FT : Inditex: Fashion FX

Inditex: Fashion FX What happens when a market darling in retailing, priced for its perfect future, disappoints? The stock gets crushed. Just ask Asos, whose profit warning last Thursday resulted in a 30 per cent share price drop. Inditex, Spain’s largest listed retailer and parent of fast fashion brand Zara, is also beloved. The list of holders reads like a who’s who of blue-chip investors. The shares rallied on Wednesday, after the company announced a drop in first-quarter net profit of 7 per cent. The results were better than feared. But this seems like a limp cause for cheer in a stock trading at an expensive 27 times forecast earnings. Fans of Inditex point to its consistent historical double-digit growth: 11 per cent in revenues and 14 per cent in net income (after minorities) on average a year between 2007 and 2013. But these numbers bury the fact that 2013 net income was flat even as sales rose.
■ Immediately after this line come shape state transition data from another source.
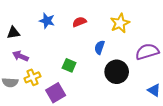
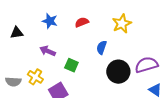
purple semicircle: (147, 52) -> (146, 65), moved
purple arrow: (20, 56) -> (48, 51), moved
yellow cross: (32, 77) -> (35, 77), turned -35

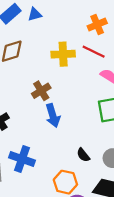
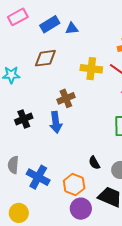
blue arrow: (53, 116) -> (56, 122), moved
blue cross: (22, 159) -> (38, 177), moved

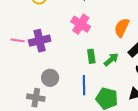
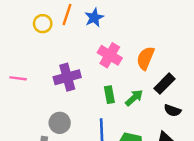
pink cross: (81, 24) -> (110, 55), moved
purple cross: (40, 41) -> (67, 77), moved

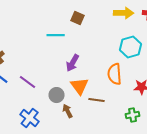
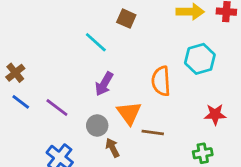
cyan line: (56, 35) -> (96, 42), turned 42
purple arrow: (73, 63) -> (104, 84), moved
orange semicircle: (115, 74) -> (161, 81), moved

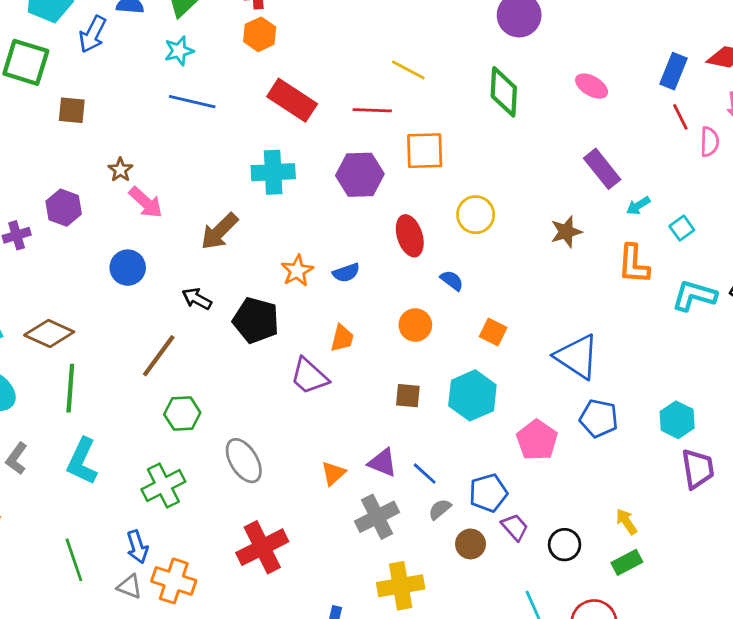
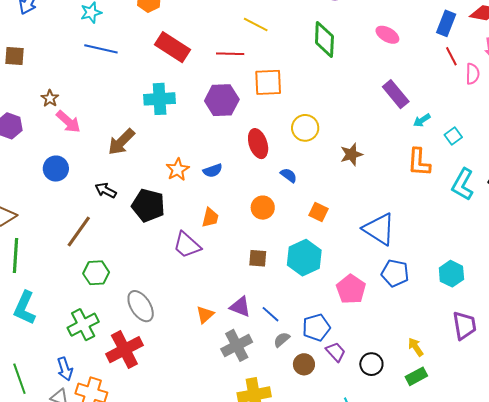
brown star: (566, 232) -> (351, 154), moved
cyan L-shape: (694, 296) -> (463, 184), turned -76
purple trapezoid: (698, 469) -> (465, 326), moved
red cross: (262, 547) -> (124, 350), moved

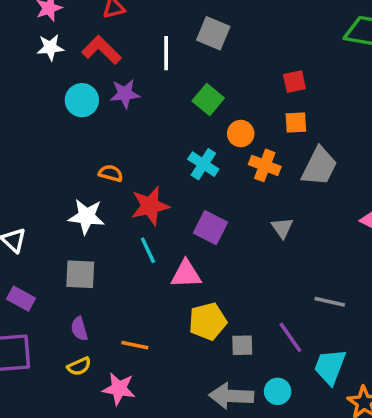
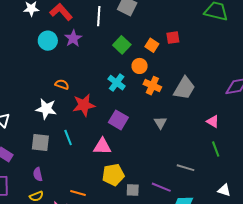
purple star: (125, 94) -> (73, 38), turned -30
orange square: (296, 123) -> (152, 45), moved, turned 32
cyan line: (148, 250) -> (68, 137), moved
purple line: (290, 337) -> (161, 187), turned -36
orange line: (135, 345) -> (78, 193), moved

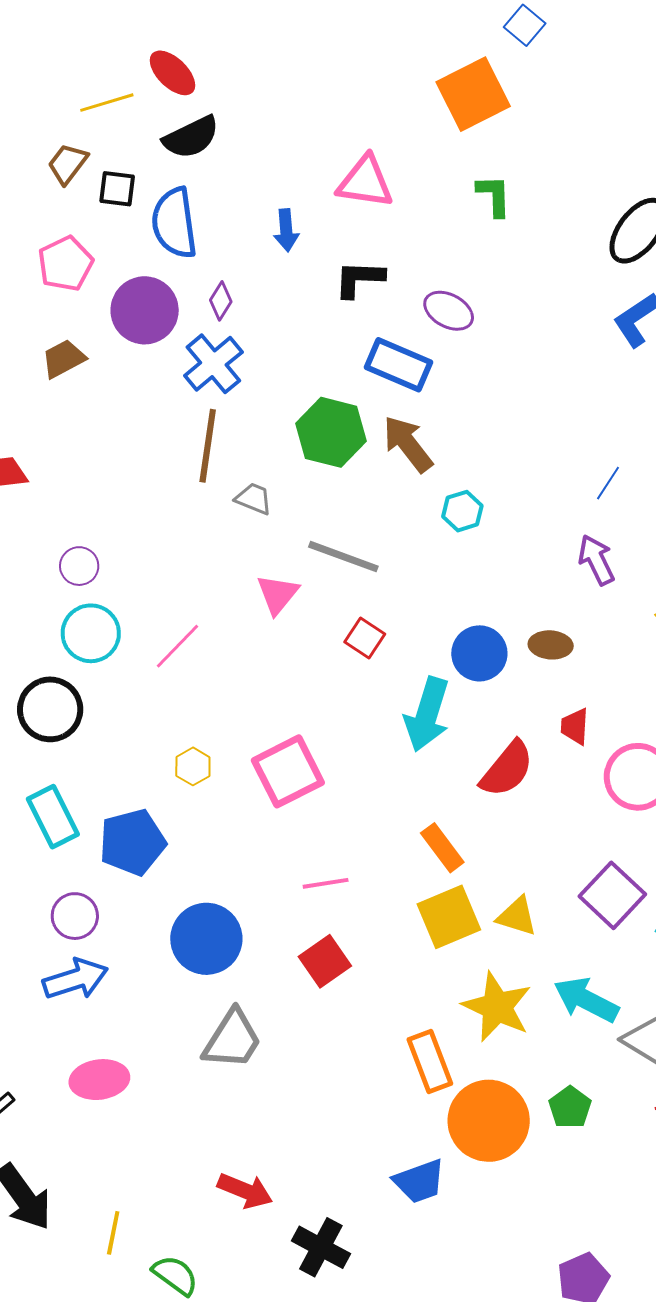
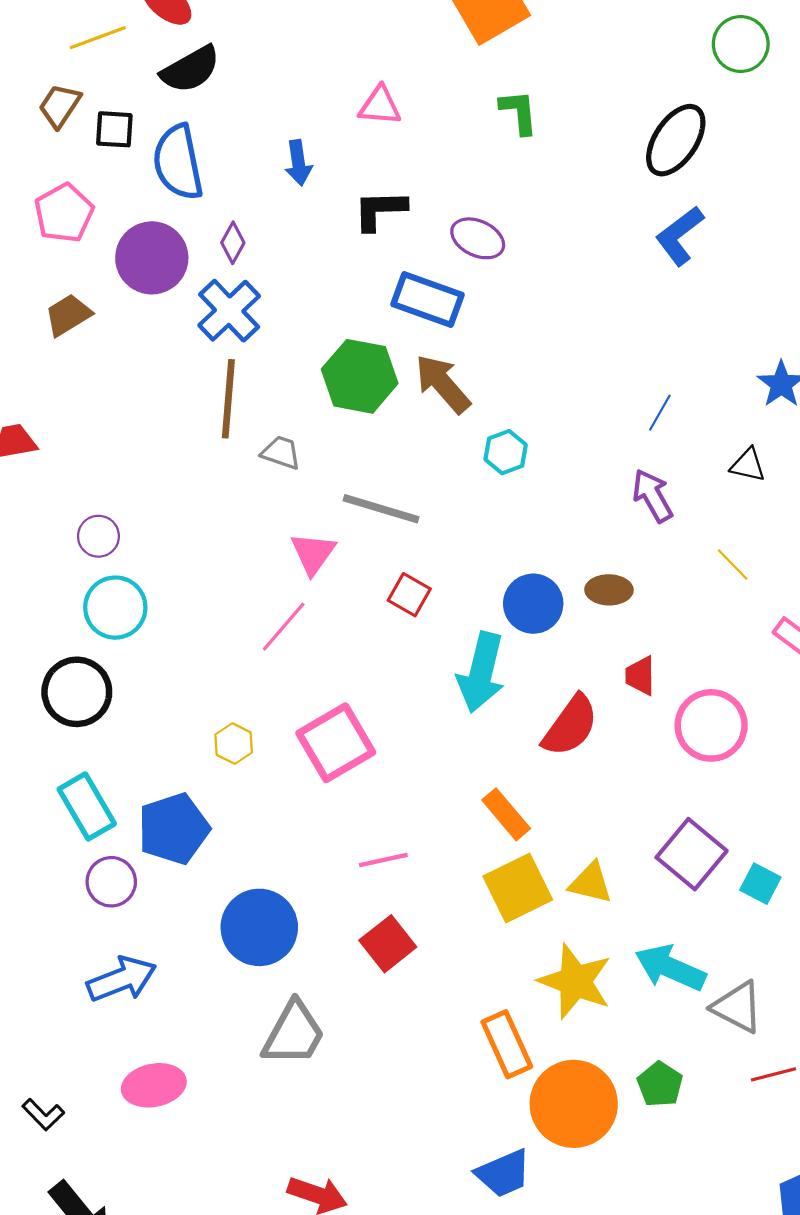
pink triangle: (365, 182) -> (380, 106), size x0.7
pink line: (177, 646) -> (284, 627), moved
purple circle: (75, 916) -> (111, 882), moved

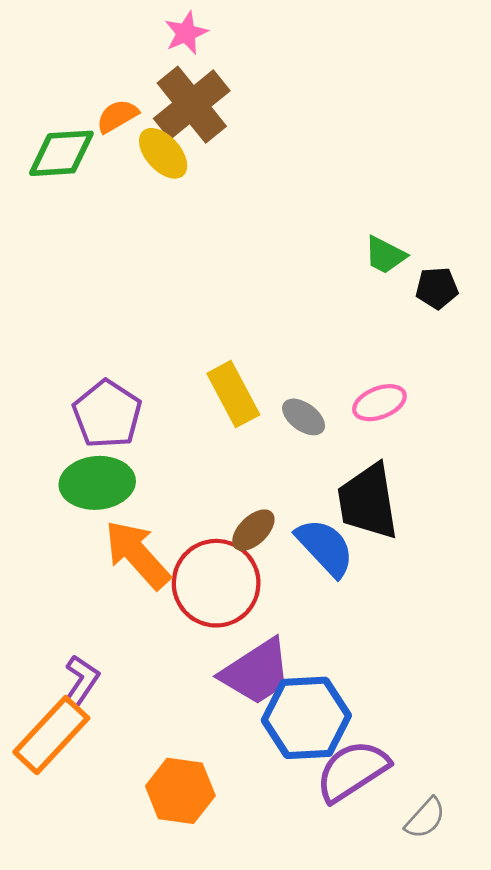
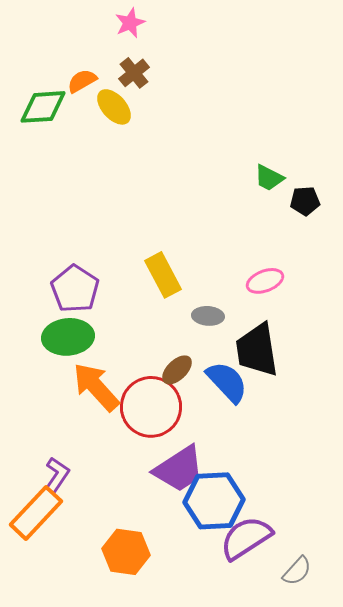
brown cross: (192, 105) -> (134, 73), size x0.6
gray ellipse: (304, 417) -> (208, 316), moved, turned -32

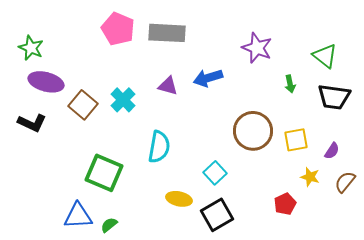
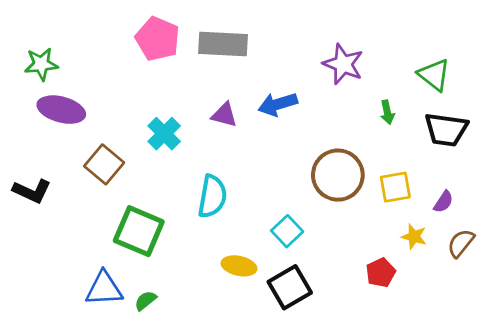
green star: (31, 48) -> (41, 64), turned -30
brown square: (83, 105) -> (104, 164), moved
black L-shape: (32, 123) -> (32, 191), moved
The company cites two factors for the drag: currencies and the high base effect of a stellar year in 2012. Inditex should be lauded for a good performance then, and currency impacts are also volatile, hard to forecast and tend to reverse. Investors may choose to forgive: Inditex has a centralised distribution model with a high proportion of costs in euros. This, after all, gives the company its fast fashion edge. But the currency issue may not be so easily dismissed. International expansion is part of the growth story – plenty of room to grow in markets where Inditex has an estimated 1 per cent market share – and exposure to emerging economies increases the appeal. But the forex complexities that attend such markets may make steady growth increasingly hard to deliver. Investors dislike uncertainty and tend not to pay highly for it. The stock may not derate like Asos. But even if profit growth returns, the ride may be about to get bumpier.